The idea for split screening came to Nalluri after visiting a pub one night after filming wrapped up. In the audio commentary for the episode, Nalluri stated he was not inspired by the American series 24, which also uses split screen, as he was not yet aware of the show. The news report covering Mary and Paul Kane's past activities were snippets of real-life news from the United States, which were edited together. The music was composed by Jennie Muskett, who spent just two to three hours putting several pieces of background music together. One part of the episode centred on Zoe posing as target Diane Sullivan. Some publicity shots of Keeley Hawes in the series were shots of her with long brunette hair, though in fact she has short blonde hair.

==Broadcast and reception==
The pilot was first broadcast on Monday 13 May 2002, during the 9 to 10 pm time slot. The Spooks producers were hoping the ratings for the pilot would achieve at least six million viewers, with a 30 per cent audience share; at the time this would be considered acceptable ratings by the BBC, as it would allow them to further consider Spooks future. The episode ended up with an overnight rating of 9.2 million viewers, with a 41 per cent audience share, easily winning its time slot, and nearly doubling the numbers of ITV1's Helen West, which was viewed by 4.8 million with 22 per cent share in the same slot. The final numbers posted on the Broadcasters' Audience Research Board website was up slightly to 9.6 million viewers, making the Spooks pilot the seventh most viewed BBC One broadcast, and the tenth most viewed broadcast in total the week it aired.
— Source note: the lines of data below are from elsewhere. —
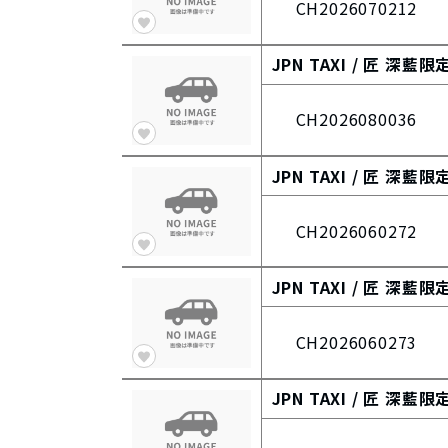
CH2026070212
JPN TAXI /
匠 深藍限
CH2026080036
JPN TAXI /
匠 深藍限
CH2026060272
JPN TAXI /
匠 深藍限
CH2026060273
JPN TAXI /
匠 深藍限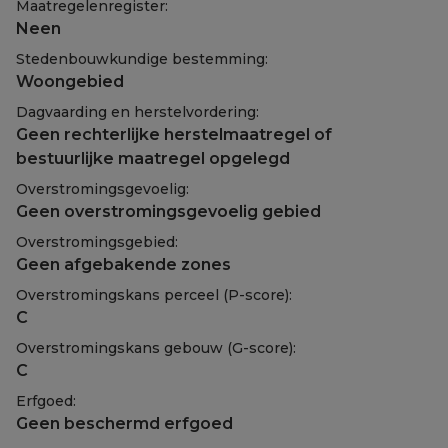
Maatregelenregister:
Neen
Stedenbouwkundige bestemming:
Woongebied
Dagvaarding en herstelvordering:
Geen rechterlijke herstelmaatregel of
bestuurlijke maatregel opgelegd
Overstromingsgevoelig:
Geen overstromingsgevoelig gebied
Overstromingsgebied:
Geen afgebakende zones
Overstromingskans perceel (P-score):
C
Overstromingskans gebouw (G-score):
C
Erfgoed:
Geen beschermd erfgoed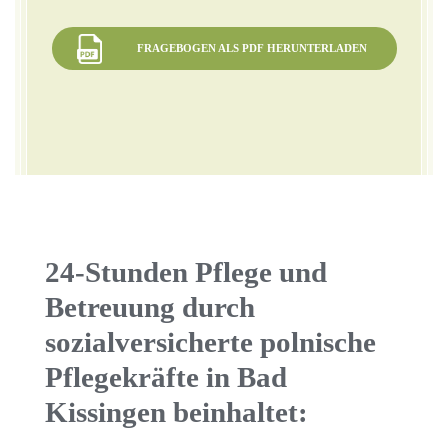
FRAGEBOGEN ALS PDF HERUNTERLADEN
24-Stunden Pflege und
Betreuung durch
sozialversicherte polnische
Pflegekräfte in Bad
Kissingen beinhaltet: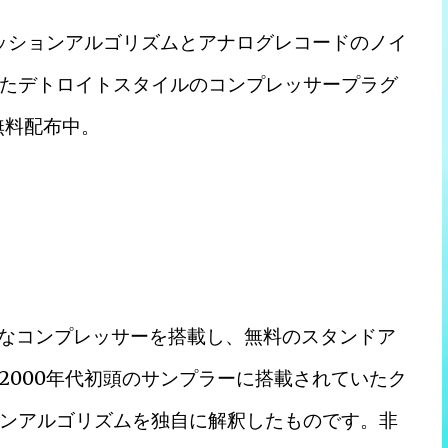
レッションアルゴリズムとアナログレコードのノイ
たデトロイトスタイルのコンプレッサープラグ
& 無料配布中。
じパワフルなコンプレッサーを搭載し、無料のスタンドア
2000年代初頭のサンプラーに搭載されていたク
ンアルゴリズムを独自に解釈したものです。非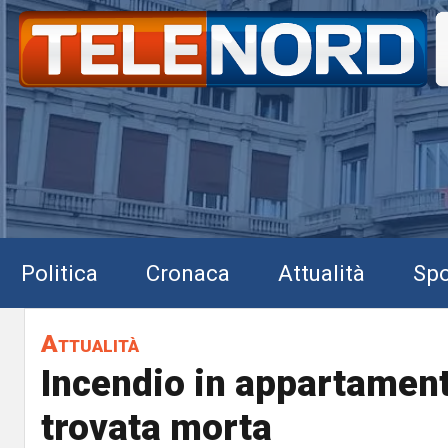
Politica
Cronaca
Attualità
Spo
Attualità
Incendio in appartamen
trovata morta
Nancy Banks-Smith of The Guardian called it "one of those shiny and insubtantial series," adding that "all that leaping out of bed at dawn on the pretext that you have to go and sell a house tends to wear thin." Banks-Smith also called the story "slightly unexpected." She also stated "Spooks appears to plume itself on its authenticity, and there are moments, well one moment, so stupid it has to be true." Thomas Sudcliff of The Independent felt it was a "different kind of spy drama" with "a literal description, derived from the sort of rueful story you could imagine being told at an MI5 staff social," and "a lot of bullshit too, naturally. This is one of those dramas where colleagues never make small talk but instead launch straight into an urgent purposive shorthand." Joe Joseph of The Times stated that it "bears a closer resemblance [...] 24," which "shaded the pleasure of this opening episode," but felt that by the end of the episode, Spooks had "established a voice of its own." Gerard O'Donovan of The Telegraph thought that the episode "proved thoroughly entertaining," and praised Wolstencroft's writing, which O'Donovan felt was "confident enough to be playful with its subject - especially regarding Britain's poor-relation relationship with America." Alison Graham of the Radio Times said that after the episode, the series "looks like it's going to be great fun," but "it's presumably not meant to be taken too seriously, because surely life in MI5 can't be this exciting?"